All playbooks
AI engineering
25 min read

Building a Claude-powered receipt scanner

Receipt extraction is the boring, useful, perfectly-shaped first AI project. It has a clear input, a clear output, an enormous amount of variation, and an obvious win. Here is the production version I have shipped twice.
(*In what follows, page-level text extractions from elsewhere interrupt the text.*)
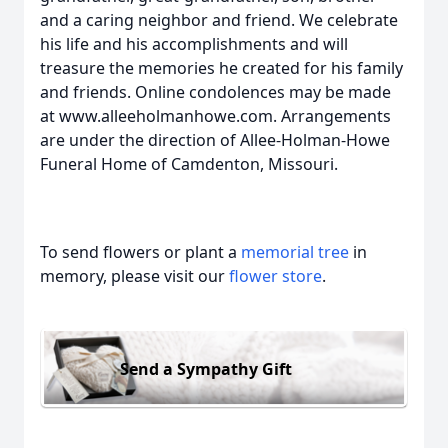
and a caring neighbor and friend. We celebrate
his life and his accomplishments and will
treasure the memories he created for his family
and friends. Online condolences may be made
at www.alleeholmanhowe.com. Arrangements
are under the direction of Allee-Holman-Howe
Funeral Home of Camdenton, Missouri.
To send flowers or plant a
memorial tree
in
memory, please visit our
flower store
.
Send a Sympathy Gift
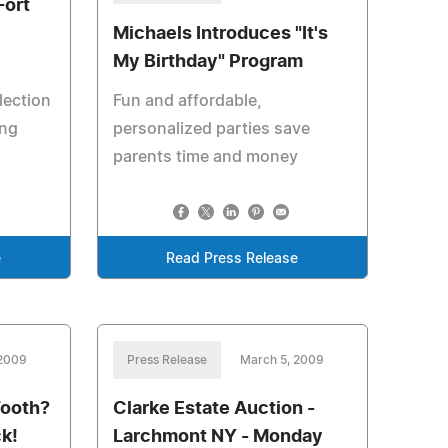
Fort
Michaels Introduces "It's
My Birthday" Program
lection
Fun and affordable,
ing
personalized parties save
parents time and money
e
Read Press Release
 2009
Press Release
March 5, 2009
Tooth?
Clarke Estate Auction -
k!
Larchmont NY - Monday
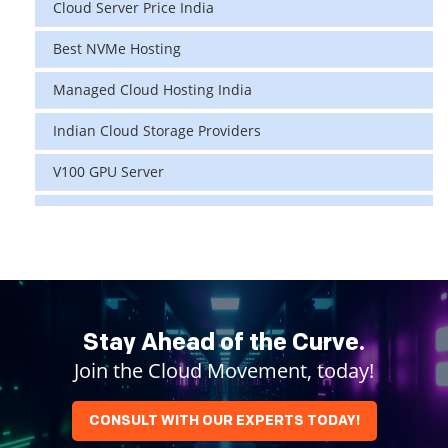
Cloud Server Price India
Best NVMe Hosting
Managed Cloud Hosting India
Indian Cloud Storage Providers
V100 GPU Server
data center in india
vps hosting
Linux Cloud Hosting
GPU Cloud Server
Stay Ahead of the Curve.
Join the Cloud Movement, today!
H200 GPU
Linux Dedicated Server
CONSULT WITH OUR EXPERTS TODAY!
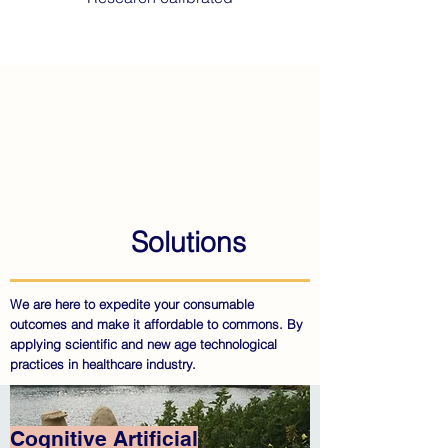
Solutions
We are here to expedite your consumable
outcomes and make it affordable to commons. By
applying scientific and new age technological
practices in healthcare industry.
Cognitive Artificial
Why this is the right "first AI tool"

Every business with more than a few employees has receipts piling up somewhere — Dropbox, an inbox, a shoebox. Someone, usually the wrong someone, types them into a spreadsheet. The cost of this work is invisible until you measure it; once you do, it is always more than you thought.
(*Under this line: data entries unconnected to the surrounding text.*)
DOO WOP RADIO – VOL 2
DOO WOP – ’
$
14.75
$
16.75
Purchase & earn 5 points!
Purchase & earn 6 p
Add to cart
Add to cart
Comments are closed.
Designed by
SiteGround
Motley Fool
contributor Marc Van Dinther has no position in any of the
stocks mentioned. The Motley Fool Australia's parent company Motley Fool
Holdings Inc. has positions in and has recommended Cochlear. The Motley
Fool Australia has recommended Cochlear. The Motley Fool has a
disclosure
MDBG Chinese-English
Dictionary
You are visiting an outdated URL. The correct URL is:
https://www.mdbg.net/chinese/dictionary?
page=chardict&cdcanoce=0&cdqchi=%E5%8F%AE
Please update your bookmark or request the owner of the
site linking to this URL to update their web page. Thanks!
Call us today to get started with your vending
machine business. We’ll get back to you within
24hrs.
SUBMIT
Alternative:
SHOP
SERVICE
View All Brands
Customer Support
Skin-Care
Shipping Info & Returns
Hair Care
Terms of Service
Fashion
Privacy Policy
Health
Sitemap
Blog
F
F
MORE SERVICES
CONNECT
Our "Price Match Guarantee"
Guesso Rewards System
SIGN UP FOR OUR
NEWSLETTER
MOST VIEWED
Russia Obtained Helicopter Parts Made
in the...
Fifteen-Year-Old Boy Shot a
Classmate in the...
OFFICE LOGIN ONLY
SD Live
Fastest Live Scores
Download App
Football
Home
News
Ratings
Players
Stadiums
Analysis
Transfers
A Claude-powered scanner that takes a photo or PDF, returns a structured row, and writes it into Supabase removes that work. It is a perfect "first LLM project" because: the input is bounded, the output is structured, the failure modes are visible, and the value is denominated in hours saved per month.

Pick a problem where the LLM is the smallest interesting part of the system. Build the dull plumbing well.

Shape of the system

Three components. Keep them simple.

  • An ingest endpoint. Accepts a file (image or PDF), stores it in Supabase Storage, queues a job.
  • A worker. Pulls the job, sends the image to Claude with a tool definition, parses the structured response, validates it, writes a row into the receipts table.
  • A review UI. Lists receipts with a confidence score; humans correct the low-confidence ones.

That review UI is the part most teams skip. Do not skip it. The system is a partnership with humans, not a replacement for them.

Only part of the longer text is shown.